I really enjoyed the guest article on the Kalam by Ronald Cram. I thought Dr. Craig’s debate with Carroll was a little troubling as some technical literature on cosmology was offered that I didn’t think Craig responded to as well as he could have. Cram’s article really helped to clarify some difficulties. I have one more question about the application of the BGV theorem, as it only applies to classical space-time. Is it a potential problem for the argument ?

— Raj

*Ronald’s Response*

This is a very good question, Raj. To briefly answer it: no, I don’t think this is a potential problem for the Kalam Cosmological Argument. I didn’t get into this in my original article because it’s long and technical. But since you asked, William Lane Craig emailed Alexander Vilenkin (the “V” of the BGV theorem) on this question and Vilenken responded, in part, with these two paragraphs:

“The question of whether or not the universe had a beginning assumes classical spacetime, in which the notions of time and causality can be defined. On very small time and length scales, quantum fluctuations in the structure of spacetime could be so large that these classical concepts become totally inapplicable. Then we do not really have a language to describe what is happening, because all our physics concepts are deeply rooted in the concepts of space and time. This is what I mean when I say that we do not even know what the right questions are.”

“But if the fluctuations are not so wild as to invalidate classical spacetime, the BGV theorem is immune to any possible modifications of Einstein’s equations which may be caused by quantum effects.”

Vilenkin’s response to Craig raised additional questions in my mind and so I emailed Vilenkin personally and asked him the following:

“I have several questions. First, when would these fluctuations occur? Do they require a pre-existing quantum field? Or, do they occur after the creation of spacetime but prior to the creation of matter and energy? Or after the creation of matter and energy also? I ask because it seems to me that a pre-existing quantum field is problematic because it leads to an infinite regress and a dense singularity would seem not to allow for quantum fluctuations.
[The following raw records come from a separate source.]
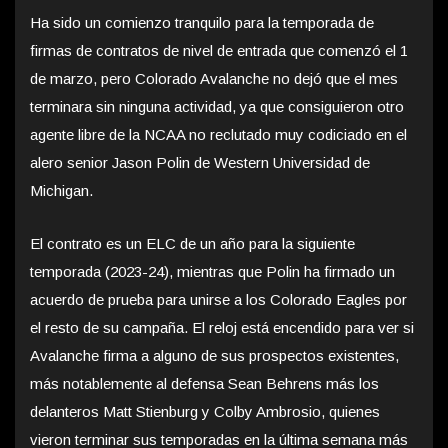
Ha sido un comienzo tranquilo para la temporada de
firmas de contratos de nivel de entrada que comenzó el 1
de marzo, pero Colorado Avalanche no dejó que el mes
terminara sin ninguna actividad, ya que consiguieron otro
agente libre de la NCAA no reclutado muy codiciado en el
alero senior Jason Polin de Western Universidad de
Michigan.
El contrato es un ELC de un año para la siguiente
temporada (2023-24), mientras que Polin ha firmado un
acuerdo de prueba para unirse a los Colorado Eagles por
el resto de su campaña. El reloj está encendido para ver si
Avalanche firma a alguno de sus prospectos existentes,
más notablemente al defensa Sean Behrens más los
delanteros Matt Stienburg y Colby Ambrosio, quienes
vieron terminar sus temporadas en la última semana más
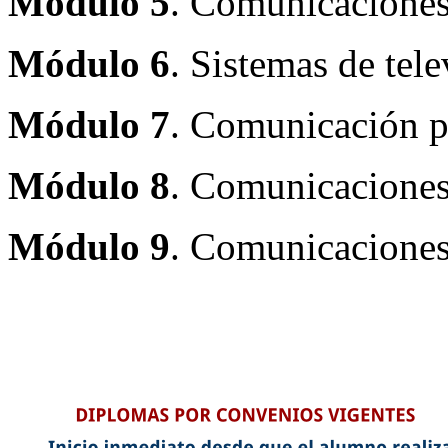
Módulo 5
. Comunicaciones
Módulo 6
. Sistemas de tele
Módulo 7
. Comunicación po
Módulo 8
. Comunicaciones 
Módulo 9
. Comunicaciones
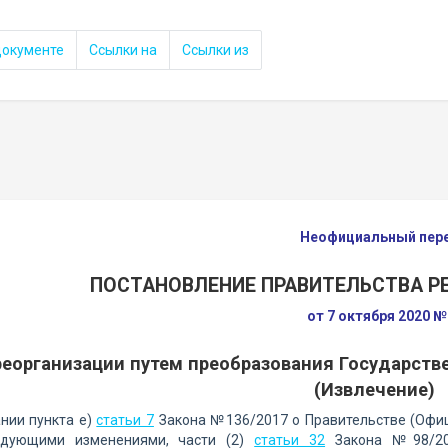
документе
Ссылки на
Ссылки из
Неофициальный пер
ПОСТАНОВЛЕНИЕ ПРАВИТЕЛЬСТВА 
от 7 октября 2020 
реорганизации путем преобразования Государстве
(Извлечение)
нии пункта е)
статьи 7
Закона №136/2017 о Правительстве (Офици
ледующими изменениями, части (2)
статьи 32
Закона №98/201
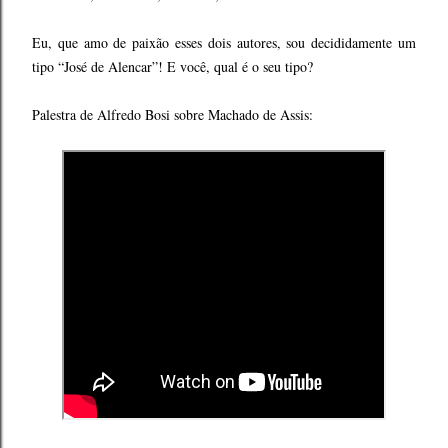
Eu, que amo de paixão esses dois autores, sou decididamente um
tipo “José de Alencar”! E você, qual é o seu tipo?
Palestra de Alfredo Bosi sobre Machado de Assis:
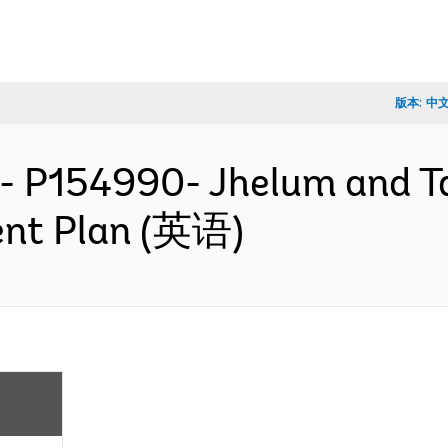
版本:
中
- P154990- Jhelum and T
ent Plan (英语)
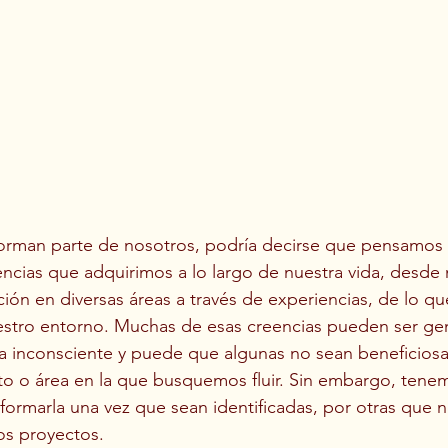
forman parte de nosotros, podría decirse que pensamos
eencias que adquirimos a lo largo de nuestra vida, desde
ión en diversas áreas a través de experiencias, de lo 
stro entorno. Muchas de esas creencias pueden ser ge
a inconsciente y puede que algunas no sean beneficiosa
o o área en la que busquemos fluir. Sin embargo, tene
sformarla una vez que sean identificadas, por otras que 
os proyectos. 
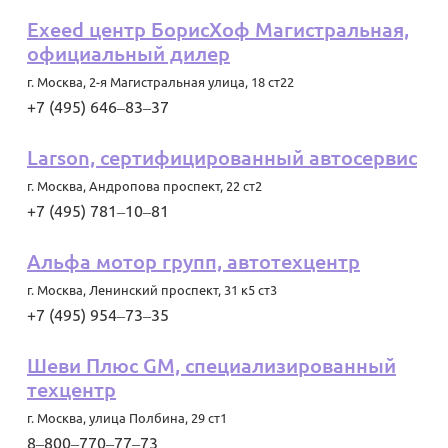
Exeed центр БорисХоф Магистральная,
официальный дилер
г. Москва
,
2-я Магистральная улица, 18 ст22
+7 (495) 646‒83‒37
Larson, сертифицированный автосервис
г. Москва
,
Андропова проспект, 22 ст2
+7 (495) 781‒10‒81
Альфа мотор групп, автотехцентр
г. Москва
,
Ленинский проспект, 31 к5 ст3
+7 (495) 954‒73‒35
Шеви Плюс GM, специализированный
техцентр
г. Москва
,
улица Полбина, 29 ст1
8‒800‒770‒77‒73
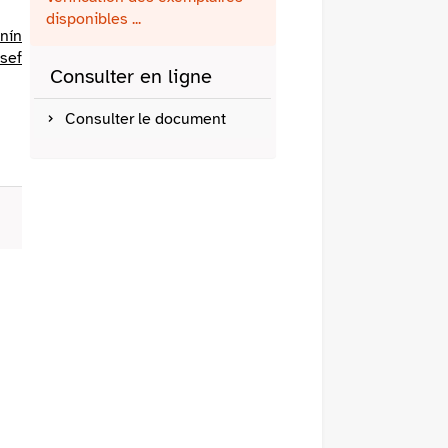
fenêtre)
mail
disponibles ...
onín
sef
Consulter en ligne
Consulter le document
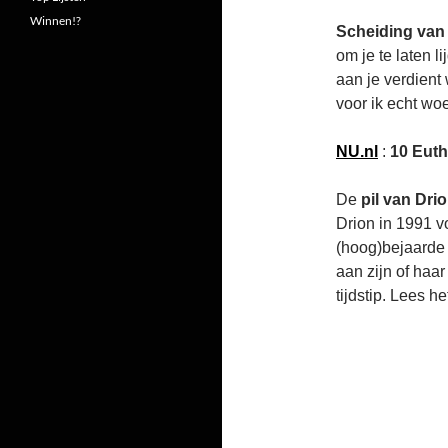
Winnen!?
Scheiding van 
om je te laten 
aan je verdient 
voor ik echt woe
NU.nl
:
10 Euth
De
pil van Dri
Drion in 1991 v
(hoog)bejaarde 
aan zijn of ha
tijdstip. Lees h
Second, is there any chance we will ever know if the quantum fluctuations are “so large” or “so wild” as to make the BGV theorem wrong? “

Vilenkin was kind enough to respond:

“If the fluctuations get so wild, the concepts of “prior” or “after” are ill defined. This is precisely what I mean when I say that in this regime we don’t even know the right questions.”

The issue is that we don’t have a theory of quantum gravity. We don’t have a way to unite quantum mechanics and general relativity and so we don’t have all the answers. And so Vilenkin is reluctant to get into specifics.

When describing the concepts of “prior” and “after” as ill defined in quantum mechanics, I think he’s is referring to some work done regarding superposition of causality. The issue I see is that fluctuations are not possible without a quantum field. If a quantum field exists, then space must exist. If space exists, then whatever happens after the creation of space isn’t the true beginning. So, the entire issue of the fluctuations is irrelevant.

Also, Craig mentioned in the debate with Carroll a paper by Aron Wall — a quantum gravity researcher now at Princeton. Aron has done quite a bit of work on the generalized second law. Using a semi-classical model of spacetime, he looked into the question of whether a full theory of quantum gravity (when we get one) is likely to lead to a past-eternal universe. Wall’s opinion is found in the title of his paper *“The Generalized Second Law implies a Quantum Singularity Theorem.”* A singularity theorem implies a beginning.

The uncertainty of quantum mechanics is the last refuge for the skeptic, but without a quantum field quantum mechanics do not come into play. For these reasons, I don’t think the classical spacetime limitation is a defeater for the argument.